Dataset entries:
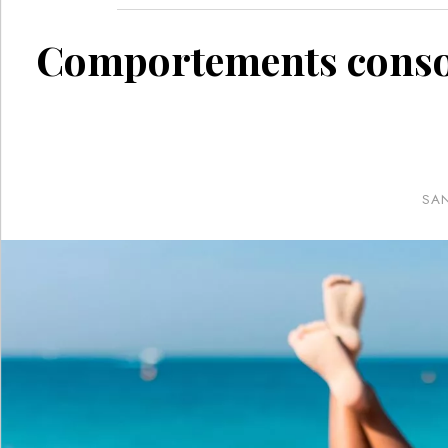
Comportements consomm
SA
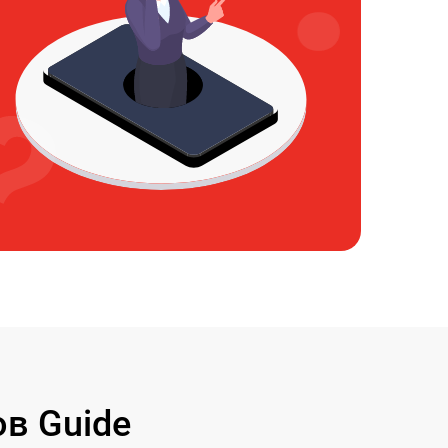
в Guide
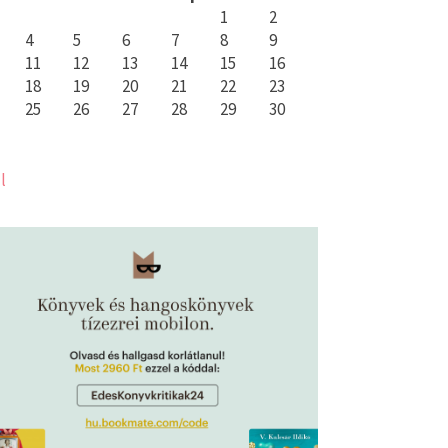
1
2
4
5
6
7
8
9
11
12
13
14
15
16
18
19
20
21
22
23
25
26
27
28
29
30
l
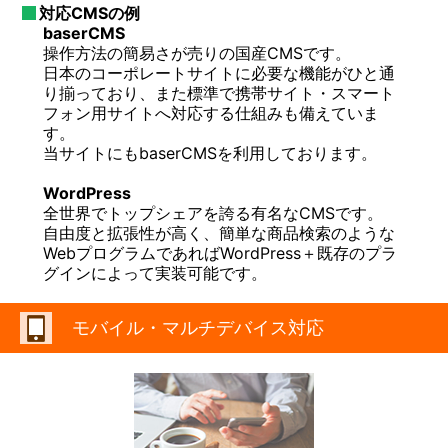
対応CMSの例
baserCMS
操作方法の簡易さが売りの国産CMSです。
日本のコーポレートサイトに必要な機能がひと通
り揃っており、また標準で携帯サイト・スマート
フォン用サイトへ対応する仕組みも備えていま
す。
当サイトにもbaserCMSを利用しております。
WordPress
全世界でトップシェアを誇る有名なCMSです。
自由度と拡張性が高く、簡単な商品検索のような
WebプログラムであればWordPress＋既存のプラ
グインによって実装可能です。
モバイル・マルチデバイス対応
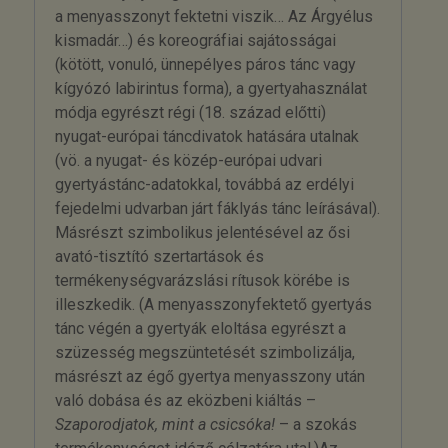
a menyasszonyt fektetni viszik… Az Árgyélus
kismadár…) és koreográfiai sajátosságai
(kötött, vonuló, ünnepélyes páros tánc vagy
kígyózó labirintus forma), a gyertyahasználat
módja egyrészt régi (18. század előtti)
nyugat-európai táncdivatok hatására utalnak
(vö. a nyugat- és közép-európai udvari
gyertyástánc-adatokkal, továbbá az erdélyi
fejedelmi udvarban járt fáklyás tánc leírásával).
Másrészt szimbolikus jelentésével az ősi
avató-tisztító szertartások és
termékenységvarázslási rítusok körébe is
illeszkedik. (A menyasszonyfektető gyertyás
tánc végén a gyertyák eloltása egyrészt a
szüzesség megszüntetését szimbolizálja,
másrészt az égő gyertya menyasszony után
való dobása és az eközbeni kiáltás –
Szaporodjatok, mint a csicsóka!
– a szokás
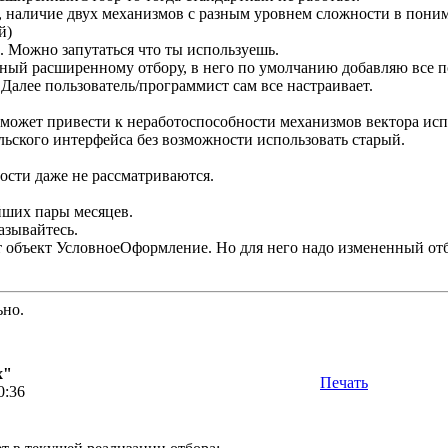
, наличие двух механизмов с разным уровнем сложности в пони
й)
 Можно запутаться что ты используешь.
чный расширенному отбору, в него по умолчанию добавляю все п
Далее пользователь/программист сам все настраивает.
может привести к неработоспособности механизмов вектора исп
льского интерфейса без возможности использовать старый.
ости даже не рассматриваются.
йших пары месяцев.
азывайтесь.
 объект УсловноеОформление. Но для него надо измененный отб
ьно.
х"
Печать
0:36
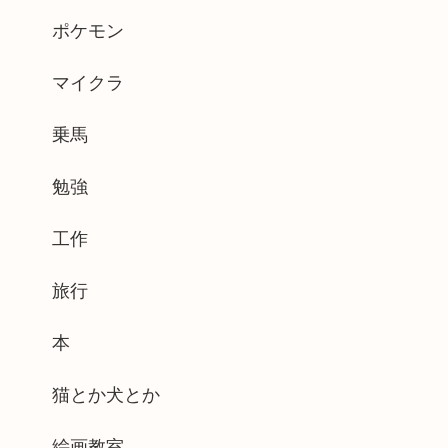
ポケモン
マイクラ
乗馬
勉強
工作
旅行
本
猫とか犬とか
絵画教室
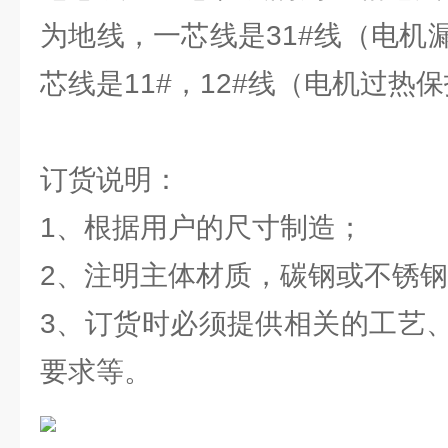
为地线，一芯线是31#线（电机
芯线是11#，12#线（电机过热
订货说明：
1、根据用户的尺寸制造；
2、注明主体材质，碳钢或不锈
3、订货时必须提供相关的工艺
要求等。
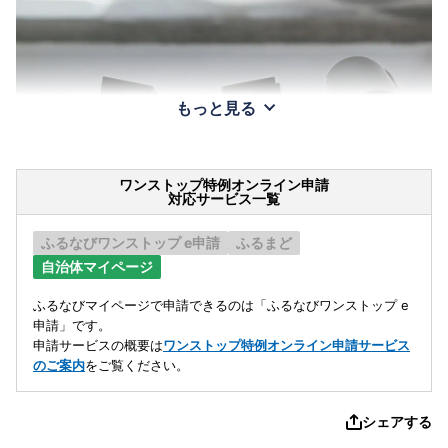
もっと見る
ワンストップ特例オンライン申請
対応サービス一覧
ふるなびワンストップ e申請
ふるまど
自治体マイページ
ふるなびマイページで申請できるのは「ふるなびワンストップ e
申請」です。
申請サービスの概要は
ワンストップ特例オンライン申請サービス
のご案内
をご覧ください。
シェアする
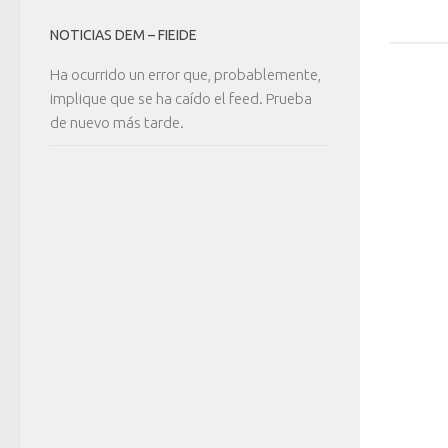
NOTICIAS DEM – FIEIDE
Ha ocurrido un error que, probablemente,
implique que se ha caído el feed. Prueba
de nuevo más tarde.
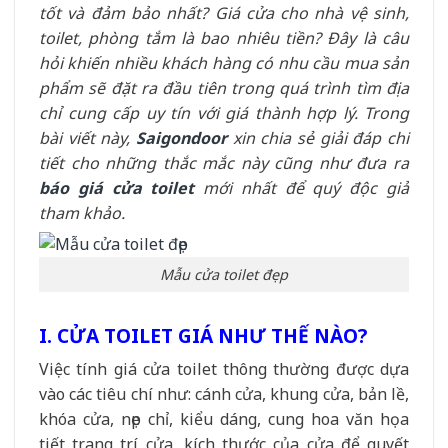
tốt và đảm bảo nhất? Giá cửa cho nhà vệ sinh,
toilet, phòng tắm là bao nhiêu tiền? Đây là câu
hỏi khiến nhiều khách hàng có nhu cầu mua sản
phẩm sẽ đặt ra đầu tiên trong quá trình tìm địa
chỉ cung cấp uy tín với giá thành hợp lý. Trong
bài viết này,
Saigondoor
xin chia sẻ giải đáp chi
tiết cho những thắc mắc này cũng như đưa ra
báo giá cửa toilet
mới nhất để quý độc giả
tham khảo.
Mẫu cửa toilet đẹp
I. CỬA TOILET GIÁ NHƯ THẾ NÀO?
Việc tính giá cửa toilet thông thường được dựa
vào các tiêu chí như: cánh cửa, khung cửa, bản lề,
khóa cửa, nẹp chỉ, kiểu dáng, cung hoa văn họa
tiết trang trí cửa, kích thước của cửa để quyết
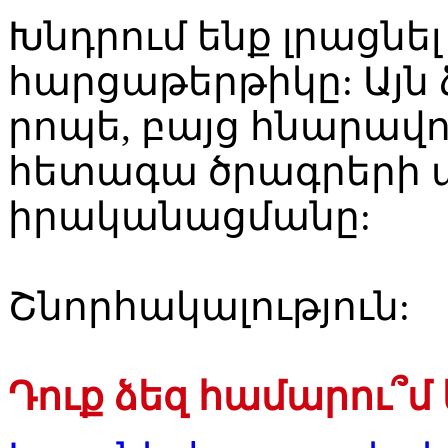
Խնդրում ենք լրացնե
հարցաթերթիկը: Այն 
րոպե, բայց հնարավո
հետագա ծրագրերի 
իրականացմանը:
Շնորհակալություն:
Դուք ձեզ համարու՞մ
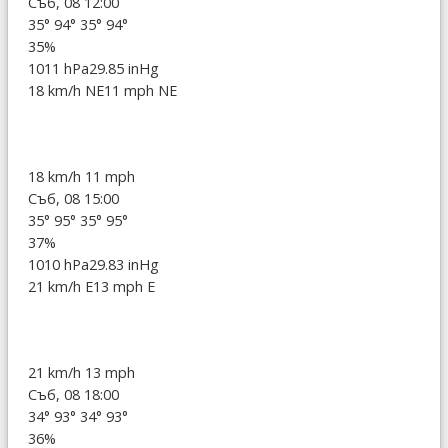
Съб, 08 12:00
35°
94°
35°
94°
35%
1011 hPa
29.85 inHg
18 km/h NE
11 mph NE
18 km/h
11 mph
Съб, 08 15:00
35°
95°
35°
95°
37%
1010 hPa
29.83 inHg
21 km/h E
13 mph E
21 km/h
13 mph
Съб, 08 18:00
34°
93°
34°
93°
36%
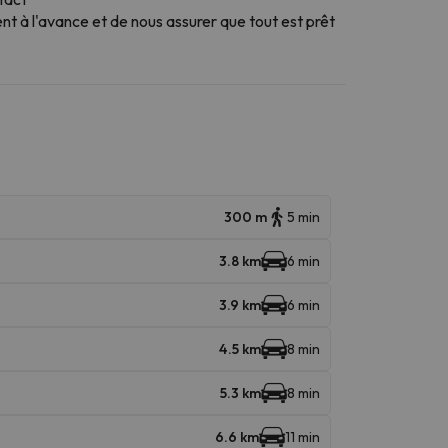
 à l'avance et de nous assurer que tout est prêt
300 m
5 min
3.8 km
6 min
3.9 km
6 min
4.5 km
8 min
5.3 km
8 min
6.6 km
11 min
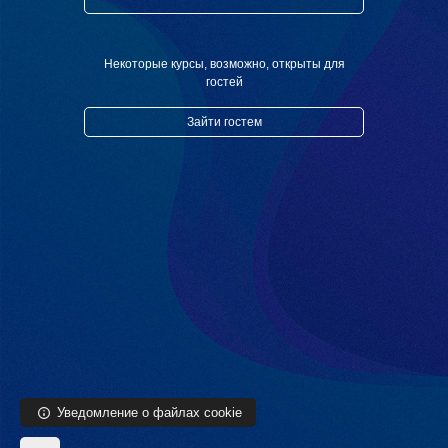
Перейти к основному содержанию
Некоторые курсы, возможно, открыты для
гостей
Зайти гостем
Уведомление о файлах cookie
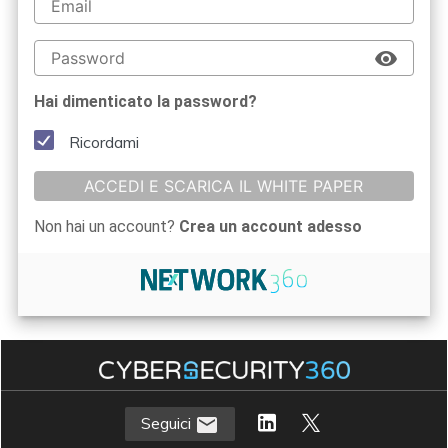
Hai dimenticato la password?
Ricordami
ACCEDI E SCARICA IL WHITE PAPER
Non hai un account?
Crea un account adesso
Seguici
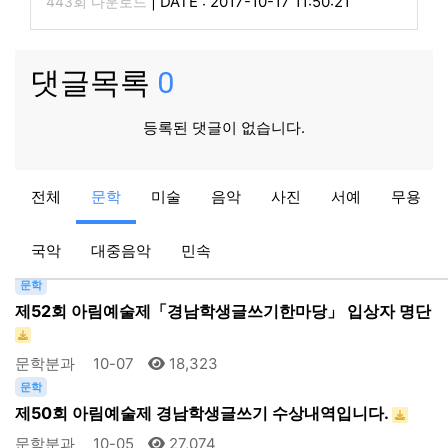
|
DATE : 2017-10-17 11:50:21
443회 다운로드
댓글목록
0
등록된 댓글이 없습니다.
문학
전체
문학
미술
음악
사진
서예
무용
제53회 아림예술제「경남학생글쓰기한마당」 입상자 명단
…
국악
대중음악
민속
문학분과
09-29
16,014
문학
제52회 아림예술제「경남학생글쓰기한마당」 입상자 명단
문학분과
10-07
18,323
문학
제50회 아림예술제 경남학생글쓰기 수상내역입니다.
문학분과
10-05
27,074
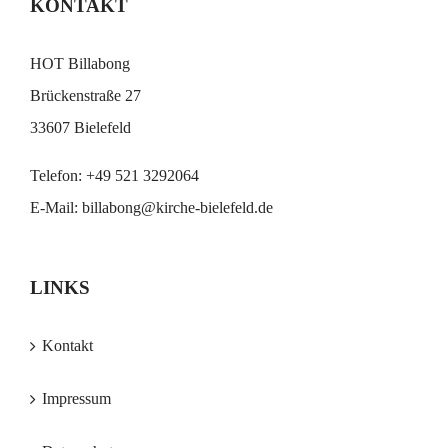
KONTAKT
HOT Billabong
Brückenstraße 27
33607 Bielefeld
Telefon:
+49 521 3292064
E-Mail:
billabong@kirche-bielefeld.de
LINKS
Kontakt
Impressum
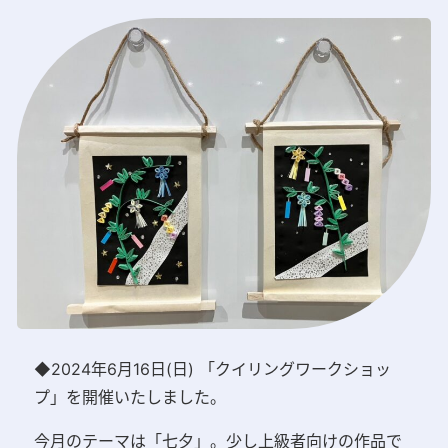
◆2024年6月16日(日) 「クイリングワークショッ
プ」を開催いたしました。
今月のテーマは「七夕」。
少し上級者向けの作品で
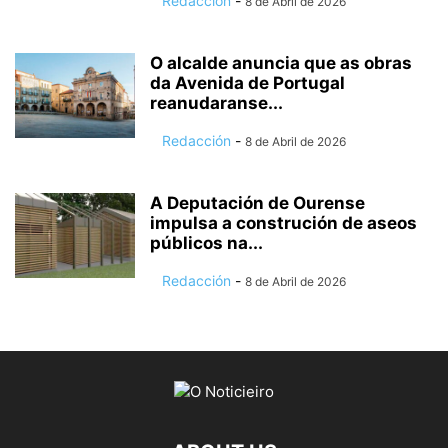
Redacción
-
8 de Abril de 2026
O alcalde anuncia que as obras
da Avenida de Portugal
reanudaranse...
Redacción
-
8 de Abril de 2026
A Deputación de Ourense
impulsa a construción de aseos
públicos na...
Redacción
-
8 de Abril de 2026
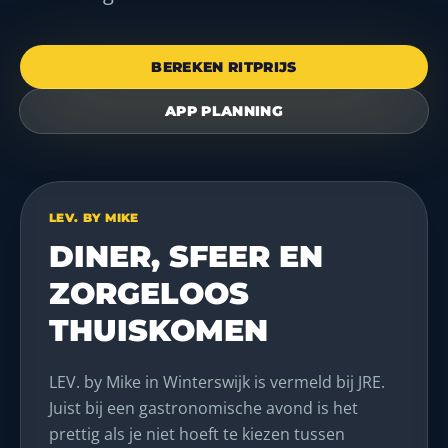
BEREKEN RITPRIJS
APP PLANNING
LEV. BY MIKE
DINER, SFEER EN
ZORGELOOS
THUISKOMEN
LEV. by Mike in Winterswijk is vermeld bij JRE.
Juist bij een gastronomische avond is het
prettig als je niet hoeft te kiezen tussen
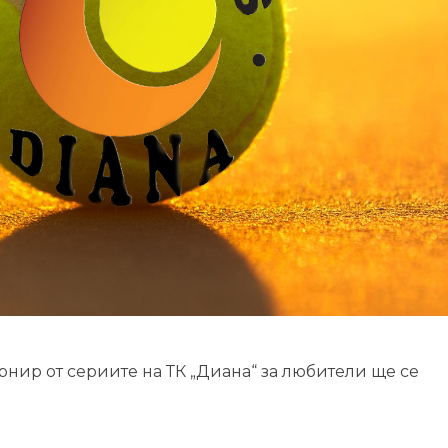
рнир от сериите на ТК „Диана“ за любители ще се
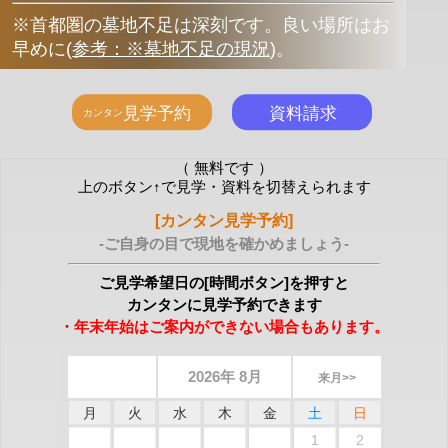
※首都圏の墓地不足は深刻です。良い場所はお
早めに
(
参考：※墓地不足の現況
)
。
（ 無料です ）
上のボタン↑で見学・資料を切替えられます
[カンタン見学予約]
-ご自身の目で現地を確かめましょう-
ご見学希望日の[時間ボタン]を押すと
カンタンに見学予約できます
・年末年始はご案内ができない場合もあります。
2026年 8月
来月>>
月
火
水
木
金
土
日
1
2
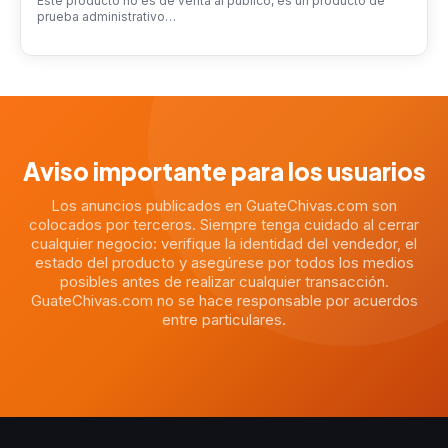
Este producto no es de venta al público, es un producto de
prueba administrativo…
Aviso importante para los usuarios
Los anuncios publicados en GuateChivas.com son
colocados por terceros. Siempre tenga cuidado al cerrar
cualquier negocio: verifique la identidad del vendedor, el
estado del producto y asegúrese por todos los medios
posibles antes de realizar cualquier transacción.
GuateChivas.com no se hace responsable por acuerdos
entre particulares.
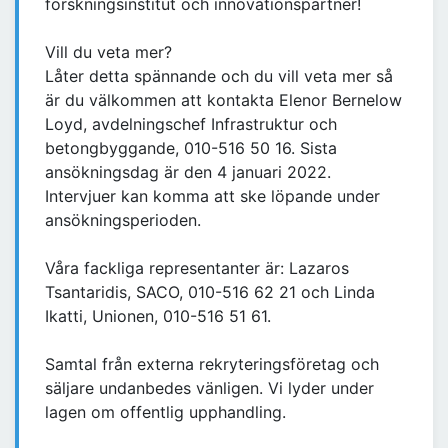
forskningsinstitut och innovationspartner!
Vill du veta mer?
Låter detta spännande och du vill veta mer så
är du välkommen att kontakta Elenor Bernelow
Loyd, avdelningschef Infrastruktur och
betongbyggande, 010-516 50 16. Sista
ansökningsdag är den 4 januari 2022.
Intervjuer kan komma att ske löpande under
ansökningsperioden.
Våra fackliga representanter är: Lazaros
Tsantaridis, SACO, 010-516 62 21 och Linda
Ikatti, Unionen, 010-516 51 61.
Samtal från externa rekryteringsföretag och
säljare undanbedes vänligen. Vi lyder under
lagen om offentlig upphandling.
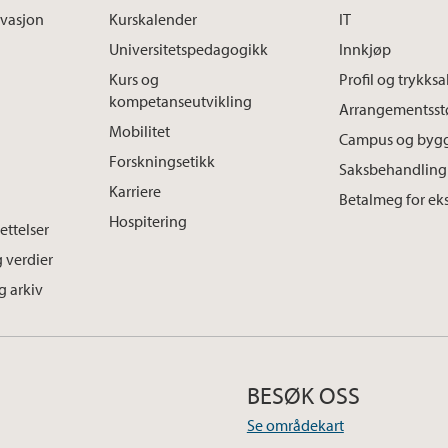
ovasjon
Kurskalender
IT
Universitetspedagogikk
Innkjøp
Kurs og
Profil og trykks
kompetanseutvikling
Arrangementsst
Mobilitet
Campus og byg
Forskningsetikk
Saksbehandling 
Karriere
Betalmeg for ek
Hospitering
ettelser
 verdier
g arkiv
BESØK OSS
Se områdekart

WHAT YOU ARE ASKED TO DO – Could you reproduce exactly, and only, the lines from the start of the records through the line containing "módja egyrészt régi (18. század előtti)", leaving out the pictures?

EXERCISE RESPONSE –
Comportements consomm
SA
в Guide
1
2
4
5
6
7
8
9
11
12
13
14
15
16
18
19
20
21
22
23
25
26
27
28
29
30
l
対応CMSの例
baserCMS
操作方法の簡易さが売りの国産CMSです。
日本のコーポレートサイトに必要な機能がひと通
り揃っており、また標準で携帯サイト・スマート
フォン用サイトへ対応する仕組みも備えていま
す。
当サイトにもbaserCMSを利用しております。
WordPress
全世界でトップシェアを誇る有名なCMSです。
自由度と拡張性が高く、簡単な商品検索のような
WebプログラムであればWordPress＋既存のプラ
グインによって実装可能です。
モバイル・マルチデバイス対応
a menyasszonyt fektetni viszik… Az Árgyélus
kismadár…) és koreográfiai sajátosságai
(kötött, vonuló, ünnepélyes páros tánc vagy
kígyózó labirintus forma), a gyertyahasználat
módja egyrészt régi (18. század előtti)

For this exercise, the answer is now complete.